Task to carry out: Of the lines below, copy those that hold the word "силу".

Provided entries:
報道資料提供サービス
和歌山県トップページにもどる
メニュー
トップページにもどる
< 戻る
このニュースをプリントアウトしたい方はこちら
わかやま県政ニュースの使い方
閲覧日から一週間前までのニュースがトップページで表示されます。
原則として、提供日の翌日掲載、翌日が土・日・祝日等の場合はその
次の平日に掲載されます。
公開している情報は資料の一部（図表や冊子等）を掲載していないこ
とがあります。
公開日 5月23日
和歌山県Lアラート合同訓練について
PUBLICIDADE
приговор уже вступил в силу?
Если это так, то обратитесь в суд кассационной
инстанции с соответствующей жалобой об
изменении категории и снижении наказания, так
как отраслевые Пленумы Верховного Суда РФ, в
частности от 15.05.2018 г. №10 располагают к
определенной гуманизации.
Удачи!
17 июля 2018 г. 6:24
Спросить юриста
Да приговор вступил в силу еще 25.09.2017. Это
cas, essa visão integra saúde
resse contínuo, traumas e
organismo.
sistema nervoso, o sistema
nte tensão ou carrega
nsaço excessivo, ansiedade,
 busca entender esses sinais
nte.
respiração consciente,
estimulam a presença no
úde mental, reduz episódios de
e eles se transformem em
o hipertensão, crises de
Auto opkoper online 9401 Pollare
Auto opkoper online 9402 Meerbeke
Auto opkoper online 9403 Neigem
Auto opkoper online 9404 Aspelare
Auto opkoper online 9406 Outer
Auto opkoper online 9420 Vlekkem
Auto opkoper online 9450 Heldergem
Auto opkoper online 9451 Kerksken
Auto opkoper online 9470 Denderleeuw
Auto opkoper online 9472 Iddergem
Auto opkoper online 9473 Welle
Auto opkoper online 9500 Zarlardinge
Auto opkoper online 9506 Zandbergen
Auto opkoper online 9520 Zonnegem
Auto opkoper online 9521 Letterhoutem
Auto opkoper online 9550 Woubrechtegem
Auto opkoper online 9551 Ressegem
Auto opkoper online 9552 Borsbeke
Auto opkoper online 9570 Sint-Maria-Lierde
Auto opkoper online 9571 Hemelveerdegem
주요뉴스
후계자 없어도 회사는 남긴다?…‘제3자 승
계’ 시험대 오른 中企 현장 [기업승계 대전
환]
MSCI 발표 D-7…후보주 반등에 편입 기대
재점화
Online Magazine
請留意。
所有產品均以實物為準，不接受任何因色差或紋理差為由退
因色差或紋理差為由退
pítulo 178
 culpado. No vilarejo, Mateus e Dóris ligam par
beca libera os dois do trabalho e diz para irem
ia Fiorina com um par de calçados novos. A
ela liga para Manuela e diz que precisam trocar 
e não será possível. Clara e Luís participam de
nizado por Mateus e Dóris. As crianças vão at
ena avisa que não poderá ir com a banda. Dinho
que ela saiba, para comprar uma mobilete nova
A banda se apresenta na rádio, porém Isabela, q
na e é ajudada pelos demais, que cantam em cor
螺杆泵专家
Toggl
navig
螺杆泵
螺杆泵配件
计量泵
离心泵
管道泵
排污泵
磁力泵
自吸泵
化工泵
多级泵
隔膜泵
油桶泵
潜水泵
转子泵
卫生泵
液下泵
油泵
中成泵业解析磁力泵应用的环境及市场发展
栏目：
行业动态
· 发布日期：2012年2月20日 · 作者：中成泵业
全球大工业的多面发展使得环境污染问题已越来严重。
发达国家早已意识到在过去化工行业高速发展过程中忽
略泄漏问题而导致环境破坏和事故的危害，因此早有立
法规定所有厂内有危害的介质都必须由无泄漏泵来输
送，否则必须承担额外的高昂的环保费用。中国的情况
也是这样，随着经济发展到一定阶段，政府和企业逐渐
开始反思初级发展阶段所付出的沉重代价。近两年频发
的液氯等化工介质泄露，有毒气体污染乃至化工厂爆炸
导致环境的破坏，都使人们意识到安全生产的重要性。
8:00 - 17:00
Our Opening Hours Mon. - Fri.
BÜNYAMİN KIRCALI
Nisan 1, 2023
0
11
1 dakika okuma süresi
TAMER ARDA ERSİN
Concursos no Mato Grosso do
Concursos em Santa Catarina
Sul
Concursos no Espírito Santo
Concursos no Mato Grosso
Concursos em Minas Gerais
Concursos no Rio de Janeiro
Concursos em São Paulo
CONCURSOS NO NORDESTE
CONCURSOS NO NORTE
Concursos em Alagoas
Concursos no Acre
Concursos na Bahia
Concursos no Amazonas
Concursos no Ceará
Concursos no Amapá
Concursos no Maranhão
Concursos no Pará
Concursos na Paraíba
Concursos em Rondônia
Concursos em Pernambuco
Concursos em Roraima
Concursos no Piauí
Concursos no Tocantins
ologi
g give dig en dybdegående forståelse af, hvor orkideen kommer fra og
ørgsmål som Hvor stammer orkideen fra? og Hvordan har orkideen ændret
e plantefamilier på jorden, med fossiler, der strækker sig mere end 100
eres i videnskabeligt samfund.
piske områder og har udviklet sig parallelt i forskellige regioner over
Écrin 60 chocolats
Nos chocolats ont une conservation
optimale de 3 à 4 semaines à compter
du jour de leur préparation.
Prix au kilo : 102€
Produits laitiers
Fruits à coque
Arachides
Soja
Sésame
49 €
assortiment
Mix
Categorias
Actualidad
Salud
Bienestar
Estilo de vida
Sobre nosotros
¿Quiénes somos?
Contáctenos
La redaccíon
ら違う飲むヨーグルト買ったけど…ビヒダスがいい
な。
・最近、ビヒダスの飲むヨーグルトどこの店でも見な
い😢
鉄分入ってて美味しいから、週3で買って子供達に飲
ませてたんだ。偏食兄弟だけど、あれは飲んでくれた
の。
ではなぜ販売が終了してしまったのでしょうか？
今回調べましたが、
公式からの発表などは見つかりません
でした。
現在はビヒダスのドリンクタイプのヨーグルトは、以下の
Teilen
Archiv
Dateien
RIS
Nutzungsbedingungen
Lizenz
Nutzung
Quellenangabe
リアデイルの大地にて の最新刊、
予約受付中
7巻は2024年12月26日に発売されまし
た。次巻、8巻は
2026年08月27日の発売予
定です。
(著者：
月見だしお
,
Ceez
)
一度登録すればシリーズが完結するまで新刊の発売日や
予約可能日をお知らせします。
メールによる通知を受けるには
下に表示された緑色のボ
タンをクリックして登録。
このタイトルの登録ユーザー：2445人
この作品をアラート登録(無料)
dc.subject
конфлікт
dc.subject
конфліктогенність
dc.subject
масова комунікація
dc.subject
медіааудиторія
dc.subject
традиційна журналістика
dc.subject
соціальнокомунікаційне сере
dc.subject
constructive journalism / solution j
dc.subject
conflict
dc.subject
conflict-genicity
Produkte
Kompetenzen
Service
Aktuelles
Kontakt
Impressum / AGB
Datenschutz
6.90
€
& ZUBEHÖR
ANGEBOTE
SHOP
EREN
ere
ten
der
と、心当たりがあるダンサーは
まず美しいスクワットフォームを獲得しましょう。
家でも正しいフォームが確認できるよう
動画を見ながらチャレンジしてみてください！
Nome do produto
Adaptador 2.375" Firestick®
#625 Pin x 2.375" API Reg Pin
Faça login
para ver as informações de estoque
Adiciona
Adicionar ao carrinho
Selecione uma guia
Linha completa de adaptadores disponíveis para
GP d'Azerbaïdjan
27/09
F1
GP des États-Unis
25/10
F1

Answer box:
приговор уже вступил в силу?
Да приговор вступил в силу еще 25.09.2017. Это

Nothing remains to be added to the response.